I'm currently in the process of converting a SAS script to R. I'm quite familiar with R but not too much with SAS. I understand what the following code is trying to do but I haven't come across this type of indexing in R before and could really do with some guidance.
Below is the block of SAS code I am trying to convert to R:
data LA_5_c;
do index = 1 by 1 until(last.Entity_name);
do index = 1 by 1 until(last.Local_Authority);
set LA_5_B;
by business_reg_number Entity_name Local_Authority;
if index gt 3 then delete;
output; end; end;
run;
So I understand that we are creating a new index column based on the 2 variables Entity_name and Local_Authority. We don't want any index greater than 3 either which most likely corresponds to the fact there are 3 different years in the data.
I understand that if the Entity_name and Local_Authority repeat the same answers the rows will be indexed as 1, 2, 3, 1, 2, 3.... and so on. But also want to include cases where they don't repeat so periodically. Say if the Entity_name and Local_Authority changes after only 1 repetition so the index for this block would be 1, 2, 1....
So I understand what the code is trying to do I just don't know how to go about implementing this in R. I have looked into the setindexv() function and also using cbind along with nrow() to create an index column but I'm quite stumped as any combination I try isn't producing near what I want.
Any guidance would be much appreciated!
######## EDIT:
I have attached how I would like my data to look like below (result displayed in SAS but I would like in R. The original data is the same minus the Index column.

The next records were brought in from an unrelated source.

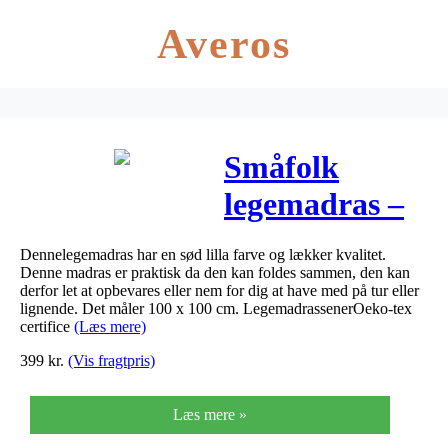
Averos
Småfolk
legemadras –
Lilla
Dennelegemadras har en sød lilla farve og lækker kvalitet.
Denne madras er praktisk da den kan foldes sammen, den kan
derfor let at opbevares eller nem for dig at have med på tur eller
lignende. Det måler 100 x 100 cm. LegemadrassenerOeko-tex
certifice
(Læs mere)
399
kr.
(Vis fragtpris)
Læs mere »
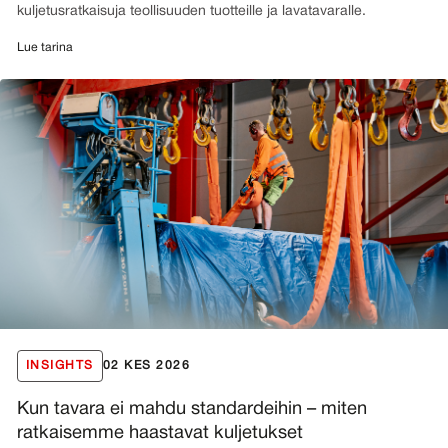
kuljetusratkaisuja teollisuuden tuotteille ja lavatavaralle.
Lue tarina
INSIGHTS
02 KES 2026
Kun tavara ei mahdu standardeihin – miten
ratkaisemme haastavat kuljetukset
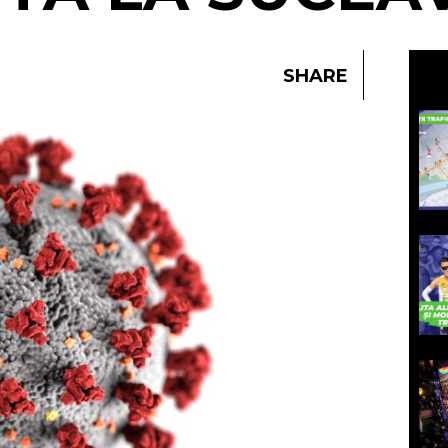
SHARE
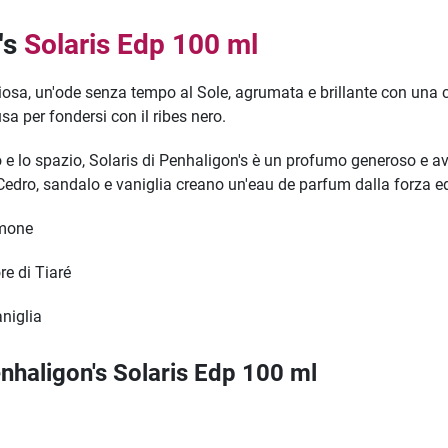
's
Solaris Edp 100 ml
iosa, un'ode senza tempo al Sole, agrumata e brillante con una ca
a per fondersi con il ribes nero.
 e lo spazio, Solaris di Penhaligon's è un profumo generoso e a
Cedro, sandalo e vaniglia creano un'eau de parfum dalla forza edi
imone
re di Tiaré
niglia
enhaligon's Solaris Edp 100 ml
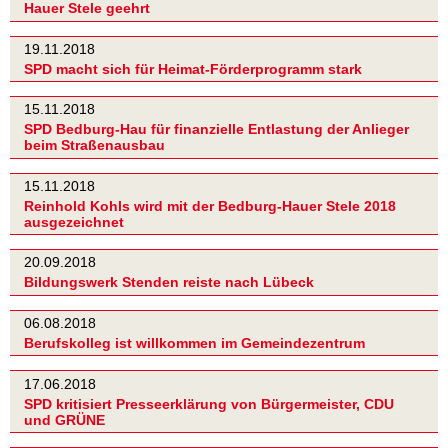
Hauer Stele geehrt
19.11.2018
SPD macht sich für Heimat-Förderprogramm stark
15.11.2018
SPD Bedburg-Hau für finanzielle Entlastung der Anlieger
beim Straßenausbau
15.11.2018
Reinhold Kohls wird mit der Bedburg-Hauer Stele 2018
ausgezeichnet
20.09.2018
Bildungswerk Stenden reiste nach Lübeck
06.08.2018
Berufskolleg ist willkommen im Gemeindezentrum
17.06.2018
SPD kritisiert Presseerklärung von Bürgermeister, CDU
und GRÜNE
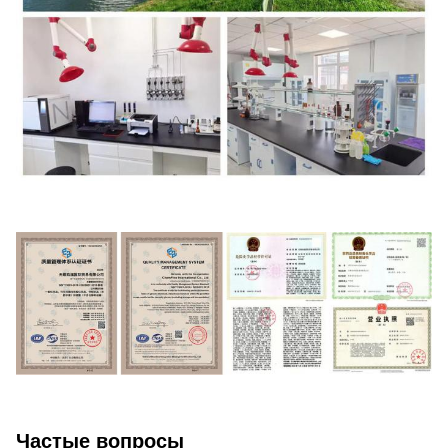
Частые вопросы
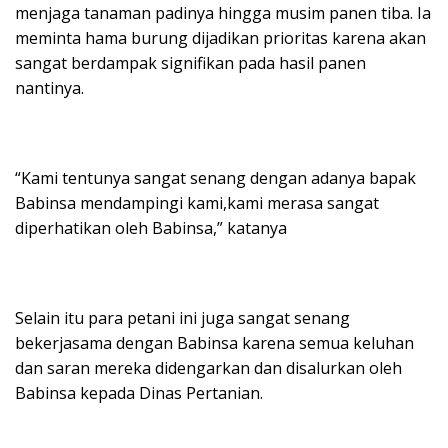
menjaga tanaman padinya hingga musim panen tiba. Ia
meminta hama burung dijadikan prioritas karena akan
sangat berdampak signifikan pada hasil panen
nantinya.
“Kami tentunya sangat senang dengan adanya bapak
Babinsa mendampingi kami,kami merasa sangat
diperhatikan oleh Babinsa,” katanya
Selain itu para petani ini juga sangat senang
bekerjasama dengan Babinsa karena semua keluhan
dan saran mereka didengarkan dan disalurkan oleh
Babinsa kepada Dinas Pertanian.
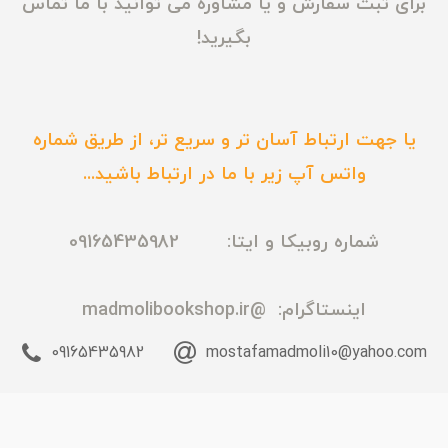
برای ثبت سفارش و یا مشاوره می توانید با ما تماس
بگیرید!
یا جهت ارتباط آسان تر و سریع تر، از طریق شماره
واتس آپ زیر با ما در ارتباط باشید...
شماره روبیکا و ایتا: 09165435982
اینستاگرام:
@madmolibookshop.ir
09165435982
mostafamadmoli10@yahoo.com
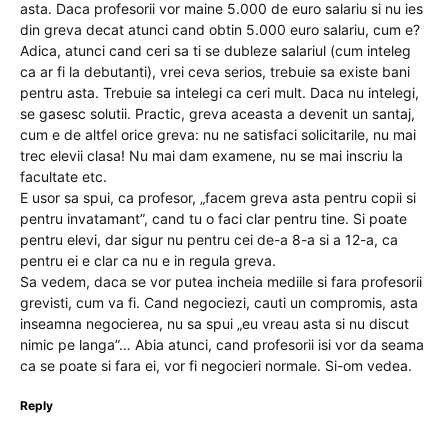
asta. Daca profesorii vor maine 5.000 de euro salariu si nu ies
din greva decat atunci cand obtin 5.000 euro salariu, cum e?
Adica, atunci cand ceri sa ti se dubleze salariul (cum inteleg
ca ar fi la debutanti), vrei ceva serios, trebuie sa existe bani
pentru asta. Trebuie sa intelegi ca ceri mult. Daca nu intelegi,
se gasesc solutii. Practic, greva aceasta a devenit un santaj,
cum e de altfel orice greva: nu ne satisfaci solicitarile, nu mai
trec elevii clasa! Nu mai dam examene, nu se mai inscriu la
facultate etc.
E usor sa spui, ca profesor, „facem greva asta pentru copii si
pentru invatamant”, cand tu o faci clar pentru tine. Si poate
pentru elevi, dar sigur nu pentru cei de-a 8-a si a 12-a, ca
pentru ei e clar ca nu e in regula greva.
Sa vedem, daca se vor putea incheia mediile si fara profesorii
grevisti, cum va fi. Cand negociezi, cauti un compromis, asta
inseamna negocierea, nu sa spui „eu vreau asta si nu discut
nimic pe langa”… Abia atunci, cand profesorii isi vor da seama
ca se poate si fara ei, vor fi negocieri normale. Si-om vedea.
Reply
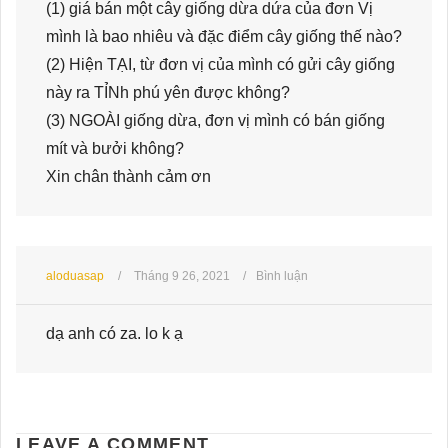
(1) giá bán một cây giống dừa dứa của đơn Vị
mình là bao nhiêu và đặc điểm cây giống thế nào?
(2) Hiện TẠI, từ đơn vị của mình có gửi cây giống
này ra TỈNh phú yên được không?
(3) NGOÀI giống dừa, đơn vị mình có bán giống
mít và bưởi không?
Xin chân thành cảm ơn
aloduasap
Tháng 9 26, 2021
Bình luận
dạ anh có za. lo k ạ
LEAVE A COMMENT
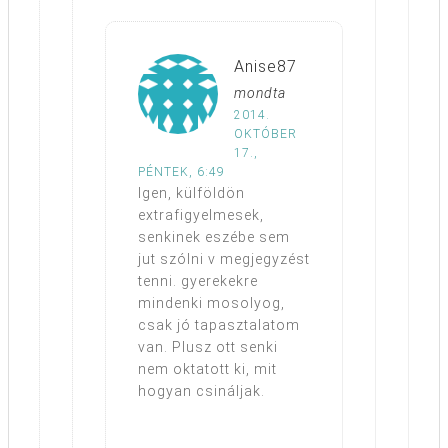
Anise87
mondta
2014.
OKTÓBER
17.,
PÉNTEK, 6:49
Igen, külföldön
extrafigyelmesek,
senkinek eszébe sem
jut szólni v megjegyzést
tenni. gyerekekre
mindenki mosolyog,
csak jó tapasztalatom
van. Plusz ott senki
nem oktatott ki, mit
hogyan csináljak.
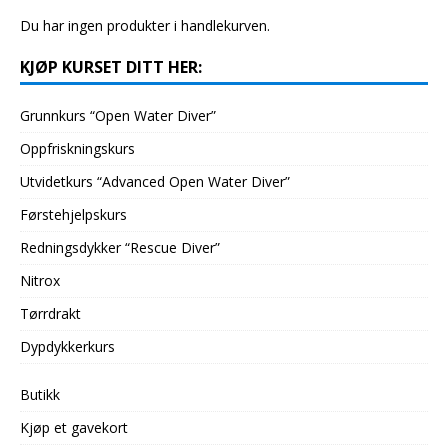
Du har ingen produkter i handlekurven.
KJØP KURSET DITT HER:
Grunnkurs “Open Water Diver”
Oppfriskningskurs
Utvidetkurs “Advanced Open Water Diver”
Førstehjelpskurs
Redningsdykker “Rescue Diver”
Nitrox
Tørrdrakt
Dypdykkerkurs
Butikk
Kjøp et gavekort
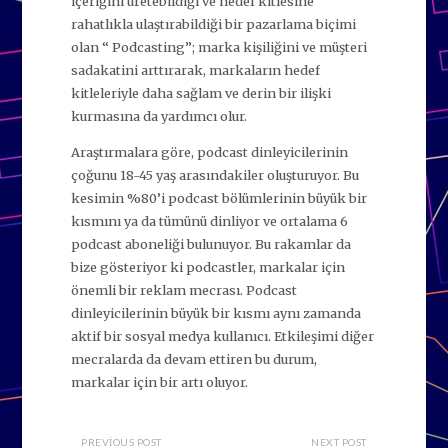
içeriğini üretebildiği ve hedef kitlesine
rahatlıkla ulaştırabildiği bir pazarlama biçimi
olan “ Podcasting”; marka kişiliğini ve müşteri
sadakatini arttırarak, markaların hedef
kitleleriyle daha sağlam ve derin bir ilişki
kurmasına da yardımcı olur.
Araştırmalara göre, podcast dinleyicilerinin
çoğunu 18-45 yaş arasındakiler oluşturuyor. Bu
kesimin %80’i podcast bölümlerinin büyük bir
kısmını ya da tümünü dinliyor ve ortalama 6
podcast aboneliği bulunuyor. Bu rakamlar da
bize gösteriyor ki podcastler, markalar için
önemli bir reklam mecrası. Podcast
dinleyicilerinin büyük bir kısmı aynı zamanda
aktif bir sosyal medya kullanıcı. Etkileşimi diğer
mecralarda da devam ettiren bu durum,
markalar için bir artı oluyor.
PREVIOUS POST
NEXT POST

CodePudding user response:
It would be helpfull if you could post some sample data and the desired result, as this is not entirely clear to me.
However, this might already help you:
- group your dataset by Entity_name and Local_Authrority
- create a column with a constant value of 1, that serves as an intermediate helper variable.
- Calculate the index column using the
cumsum()
function to calculate the cumulative total of the constant variable for each combination of Entity_name and Local_authority. This basicly means that if the value for the Entity_name and Local_authority column are repeated across subsequent rows, the index column takes the value of 1, 2, 3, ... . Whenever a new combination of Entity_name and Local_authority occurs, the value for the index column start counting from 1 onwards again. - Filter rows on index <= 3.
- Remove the constant column from the dataframe.
Below is an example with sample data:
First, create some sample data:
df <- data.frame("Entity_name" = c("A", "A", "A", "B", "B", "B", "B", "C", "D", "D"),
"Local_Authority" = c("F", "F", "F", "F", "G", "G", "G", "H", "I", "I"))
#Output:
> df
Entity_name Local_Authority
1 A F
2 A F
3 A F
4 B F
5 B G
6 B G
7 B G
8 C H
9 D I
10 D I
Next, create the index column using functions from the dplyr
package.
library(dplyr)
df <- df %>%
arrange(Entity_name, Local_Authority) %>%
group_by(Entity_name, Local_Authority) %>%
mutate(constant = 1,
index = cumsum(constant)) %>%
filter(index <= 3) %>%
select(-constant)
The output looks like this:
Entity_name Local_Authority index
<chr> <chr> <dbl>
1 A F 1
2 A F 2
3 A F 3
4 B F 1
5 B G 1
6 B G 2
7 B G 3
8 C H 1
9 D I 1
10 D I 2